(WORK TO BE COMPLETED): Retype, word for word, the line holding "list every element" and each line after it down to the end of the data; pictures are not copied.

(Page segmentation data):
BEGIN

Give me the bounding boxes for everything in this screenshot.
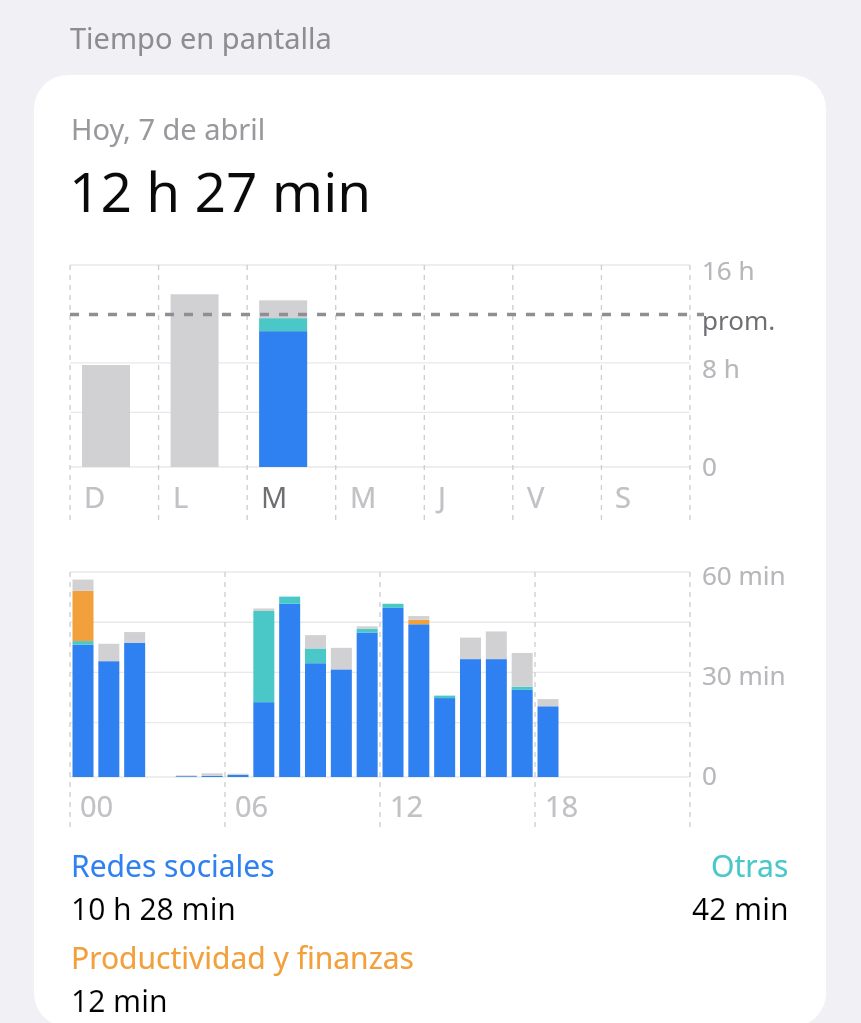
- staticText: M: [350, 477, 377, 516]
- staticText: 18: [545, 786, 579, 825]
- button[interactable]: Resumen semanal: [34, 265, 826, 525]
- button[interactable]: Hoy, 7 de abril: [34, 75, 826, 1023]
- staticText: 16 h: [702, 252, 755, 287]
- staticText: V: [527, 477, 545, 516]
- staticText: 0: [702, 757, 717, 792]
- staticText: Tiempo en pantalla: [70, 18, 332, 57]
- staticText: 42 min: [692, 888, 789, 929]
- staticText: 10 h 28 min: [71, 888, 692, 929]
- staticText: D: [84, 477, 106, 516]
- staticText: 12 h 27 min: [69, 153, 372, 228]
- staticText: J: [438, 477, 446, 516]
- staticText: 06: [235, 786, 269, 825]
- staticText: prom.: [702, 302, 776, 337]
- staticText: M: [261, 477, 288, 516]
- staticText: 12 min: [71, 980, 168, 1021]
- staticText: 60 min: [702, 557, 786, 592]
- staticText: 00: [80, 786, 114, 825]
- staticText: Otras: [711, 845, 789, 886]
- button[interactable]: Uso por hora: [34, 572, 826, 832]
- staticText: 0: [702, 448, 717, 483]
- staticText: 30 min: [702, 657, 786, 692]
- staticText: L: [173, 477, 189, 516]
- staticText: Productividad y finanzas: [71, 937, 414, 978]
- staticText: 12: [390, 786, 424, 825]
- staticText: 8 h: [702, 350, 740, 385]
- staticText: S: [615, 477, 631, 516]
- staticText: Hoy, 7 de abril: [71, 109, 266, 148]
- staticText: Redes sociales: [71, 845, 711, 886]
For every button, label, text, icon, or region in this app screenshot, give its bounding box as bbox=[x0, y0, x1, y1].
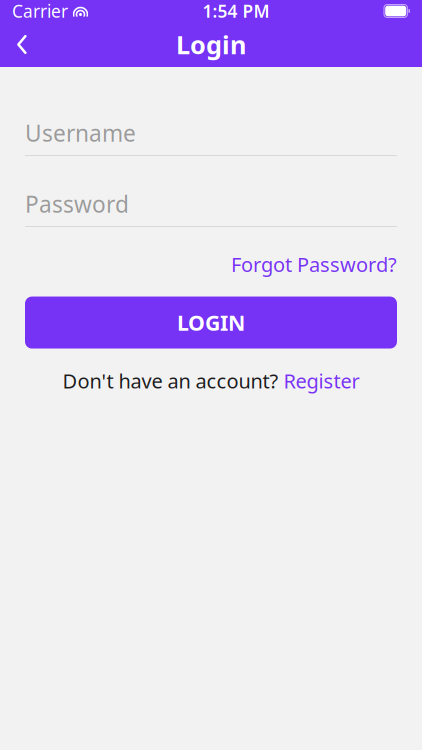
staticText: Register bbox=[284, 368, 360, 394]
button[interactable]: Forgot Password? bbox=[231, 245, 397, 284]
button[interactable]: Back bbox=[0, 22, 44, 66]
staticText: Username bbox=[25, 118, 136, 148]
staticText: Carrier bbox=[12, 0, 68, 22]
staticText: Don't have an account? bbox=[62, 368, 278, 394]
staticText: Forgot Password? bbox=[231, 251, 397, 278]
staticText: LOGIN bbox=[177, 308, 245, 337]
button[interactable]: Don't have an account? bbox=[25, 360, 397, 402]
staticText: Password bbox=[25, 189, 129, 219]
button[interactable]: LOGIN bbox=[25, 297, 397, 349]
staticText: Login bbox=[176, 28, 246, 61]
staticText: 1:54 PM bbox=[202, 0, 270, 22]
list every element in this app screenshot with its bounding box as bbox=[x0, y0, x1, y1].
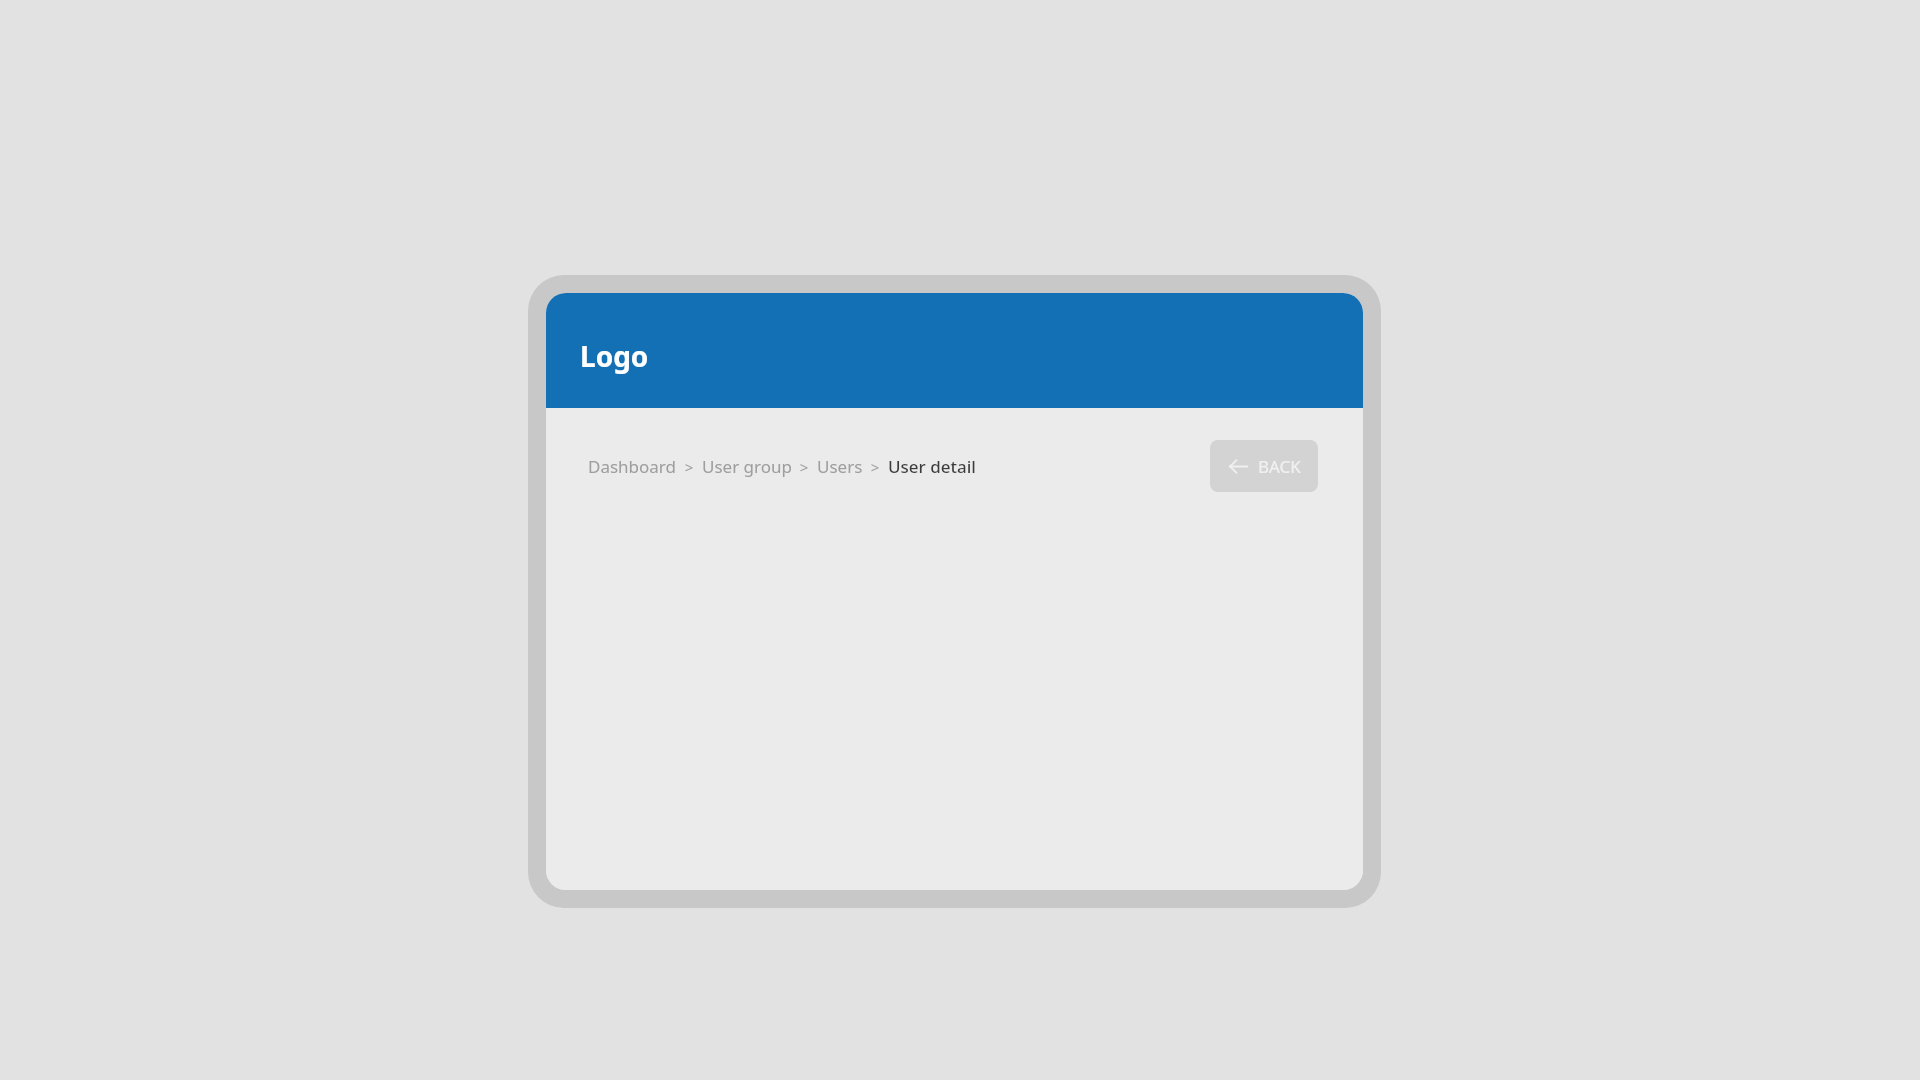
staticText: User group bbox=[702, 455, 792, 478]
button[interactable]: Logo bbox=[580, 337, 649, 375]
button[interactable]: Dashboard bbox=[588, 455, 677, 478]
staticText: Logo bbox=[580, 337, 649, 375]
button[interactable]: Users bbox=[817, 455, 863, 478]
staticText: User detail bbox=[888, 455, 976, 478]
staticText: > bbox=[863, 457, 888, 477]
button[interactable]: User group bbox=[702, 455, 792, 478]
staticText: Dashboard bbox=[588, 455, 677, 478]
staticText: > bbox=[677, 457, 702, 477]
staticText: BACK bbox=[1258, 455, 1301, 478]
button[interactable]: Back bbox=[1210, 440, 1318, 492]
staticText: > bbox=[792, 457, 817, 477]
staticText: Users bbox=[817, 455, 863, 478]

END

(SOLUTION TO THIS TASK):
list every element in this app screenshot with its bounding box as bbox=[x0, y0, x1, y1].
staticText: User group bbox=[702, 455, 792, 478]
button[interactable]: Logo bbox=[580, 337, 649, 375]
button[interactable]: Dashboard bbox=[588, 455, 677, 478]
staticText: Logo bbox=[580, 337, 649, 375]
button[interactable]: Users bbox=[817, 455, 863, 478]
staticText: User detail bbox=[888, 455, 976, 478]
staticText: > bbox=[863, 457, 888, 477]
button[interactable]: User group bbox=[702, 455, 792, 478]
staticText: Dashboard bbox=[588, 455, 677, 478]
staticText: > bbox=[677, 457, 702, 477]
staticText: BACK bbox=[1258, 455, 1301, 478]
button[interactable]: Back bbox=[1210, 440, 1318, 492]
staticText: > bbox=[792, 457, 817, 477]
staticText: Users bbox=[817, 455, 863, 478]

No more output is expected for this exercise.